ユースフが一計を案じたのに、彼らは気づいていませんでした。彼の兄弟への愛は深く、彼のもとに留まって貰いたいと思っていました。そこで彼らが買いに来たものを準備した後、王の銀の盃を、弟の荷物の中に忍び込ませました。ユースフの兄弟が出発する前に、王の盃が盗まれた、という知らせが入り、誰一人として移動してはならない、という命令が下り、取調べが始まりました。
ユースフの兄弟が言いました。
「わたしたちはここへ盗みに来たのではありません。食べ物を買いに来たのです」
ユースフは彼らに尋ねました。
「彼の荷物から盃が見つかったら、何とされるのでしょう」
彼らは言いました。
「お望みのように裁けばよろしいでしょう」
エジプトの法律では、盗みを働いた者は、盗まれた者の奴隷となることになっていました。ユースフの兄弟の荷物を運んでいたラクダが調べられましたが、何も見つかりませんでした。それから衛兵がユースフの弟の荷物を調べたところ、盃が出てきました。
ユースフは言いました。
「あなたたちの弟は、わたしの奴隷として留まることになる」
彼らはユースフに言いました。
「どうかわたしたちの誰かで、彼の代わりをさせて下さい。父は本当に彼を愛していて、もし彼なしで帰ったらわたしたちはどうして良いやらわかりません」
ユースフは言いました。
「彼の荷物から盃が見つかったのだから、彼をとらえるしかありません」
ユースフの兄弟は、泣きながらヤアクーブの元へ帰り、経緯をすべて話しました。彼らは言いました。
{あなたの子は、本当に盗みをしました。わたしたちは、唯知っていることの外は証明出来ません 12-81}
「知らないことはわかりません。一緒に行った隊商に訪ねて下さい。戻った者に訪ねて下さい」
ヤアクーブは、彼らがユースフにしたのと同じように悪巧みをしていると考え、相手にしませんでした。小さな息子を思う悲しみは、ユースフへの悲しみを思い起こさせました。そして、涙の余り目が見えなくなるほど泣き続けました。彼は息子たちに言いました。
「エジプトに行き、弟を探せ。そしてユースフを探すのだ」
ヤアクーブの息子たちは、ユースフの元へ戻り、言いました。
「大臣よ、わたしたちは飢饉に見まわれ、少しの代金しか持ってきていません。どうかご慈悲にすがらせてください。どうか弟を解放され、父の元へ連れ帰らせて下さい」
ユースフは彼らの言葉で語り、彼らが無知と憎しみからユースフと弟に何をしたのか、問い尋ねました。こうして、彼らは、目の前にいるのがユースフだということに気付きました。
彼らは、復讐されるのでは、と恐れましたが、ユースフは彼らを許しました。
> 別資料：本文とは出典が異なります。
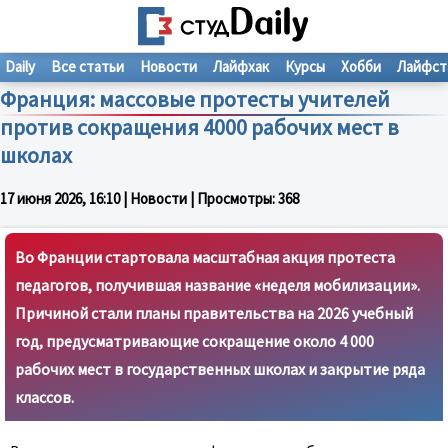
Daily
Все статьи
Новости
Лайфхак
Курсы
Хобби
Лайфст
Франция: массовые протесты учителей
против сокращения 4000 рабочих мест в
школах
17 июня 2026, 16:10
| Новости | Просмотры:
368
Во Франции стартовала масштабная акция протеста
педагогов, получившая название «неделя мобилизации».
Причиной стали планы правительства на 2026 учебный
год, предусматривающие сокращение около 4 000
рабочих мест в государственных школах и закрытие ряда
классов.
彼らに自分の服を渡して、それを持って父の元へ帰り、その服をヤアクーブの顔に投げかけるよう命じました。そうすれば彼の目は見えるようになる、と。そして、父と母を連れてくるよう命じました。
隊商がパレスチナに戻ると、ヤアクーブはユースフの匂いがするのを感じました。家族にユースフがやって来るのを感じる、と話したところ、彼らは彼が悲しみのあまりおかしくなってしまったのだと思いました。しかし、息子たちがやってきて、彼の顔に服を投げかけたところ、彼に視力が戻ったのです。そしてエジプトへ旅立ちました。
エジプトで、父と母は、ユースフに対して敬愛のサジダをしました。
兄弟たちも敬愛のサジダをしました。
こうして、ユースフが子供の時に見た夢は実現しました。太陽と月と十一の星がサジダする、という夢が。
ユースフは、苦難に満ちたその生を思い、またアッラーが彼に与えた恵みを思い、アッラーにサジダしました。